Work task: Among the lines of the records below, copy those that hold the word "Boeing".

Records for this task:
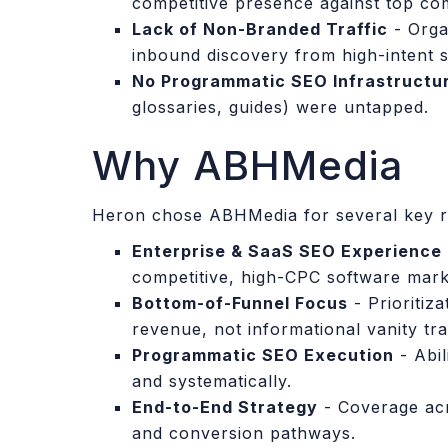
competitive presence against top com
Lack of Non-Branded Traffic
- Organ
inbound discovery from high-intent 
No Programmatic SEO Infrastructu
glossaries, guides) were untapped.
Why ABHMedia
Heron chose ABHMedia for several key r
Enterprise & SaaS SEO Experience
competitive, high-CPC software mark
Bottom-of-Funnel Focus
- Prioritiz
revenue, not informational vanity traf
Programmatic SEO Execution
- Abil
and systematically.
End-to-End Strategy
- Coverage acr
and conversion pathways.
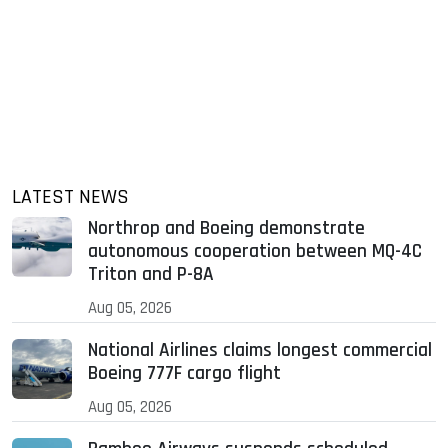
LATEST NEWS
Northrop and Boeing demonstrate
autonomous cooperation between MQ-4C
Triton and P-8A
Aug 05, 2026
National Airlines claims longest commercial
Boeing 777F cargo flight
Aug 05, 2026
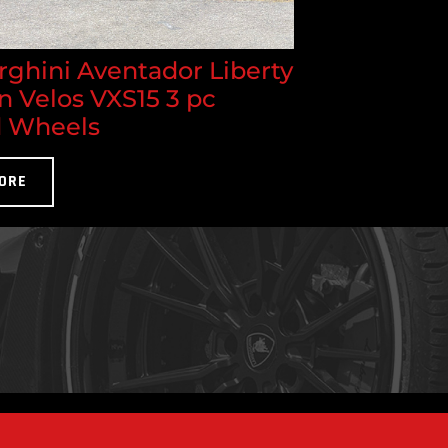
ghini Aventador Liberty
n Velos VXS15 3 pc
 Wheels
ORE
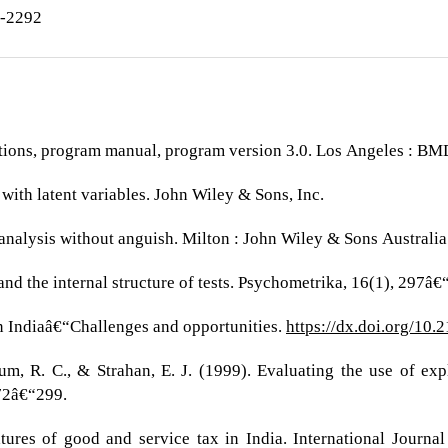
7-2292
ations, program manual, program version 3.0. Los Angeles : BMDP
 with latent variables. John Wiley & Sons, Inc.
 analysis without anguish. Milton : John Wiley & Sons Australia
and the internal structure of tests. Psychometrika, 16(1), 297â€
in Indiaâ€“Challenges and opportunities.
https://dx.doi.org/10.
um, R. C., & Strahan, E. J. (1999). Evaluating the use of exp
272â€“299.
tures of good and service tax in India. International Journ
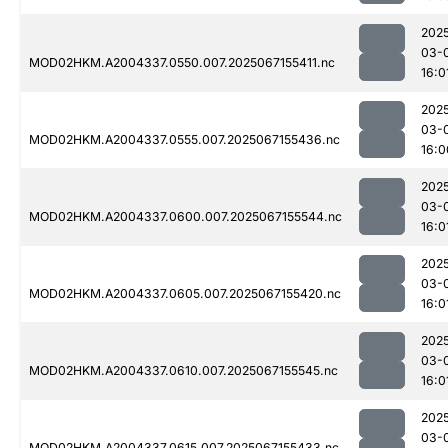
202
03-
MOD02HKM.A2004337.0550.007.2025067155411.nc
16:0
202
03-
MOD02HKM.A2004337.0555.007.2025067155436.nc
16:0
202
03-
MOD02HKM.A2004337.0600.007.2025067155544.nc
16:0
202
03-
MOD02HKM.A2004337.0605.007.2025067155420.nc
16:0
202
03-
MOD02HKM.A2004337.0610.007.2025067155545.nc
16:0
202
03-
MOD02HKM.A2004337.0615.007.2025067155433.nc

Result of the exercise:
Northrop and Boeing demonstrate
Boeing 777F cargo flight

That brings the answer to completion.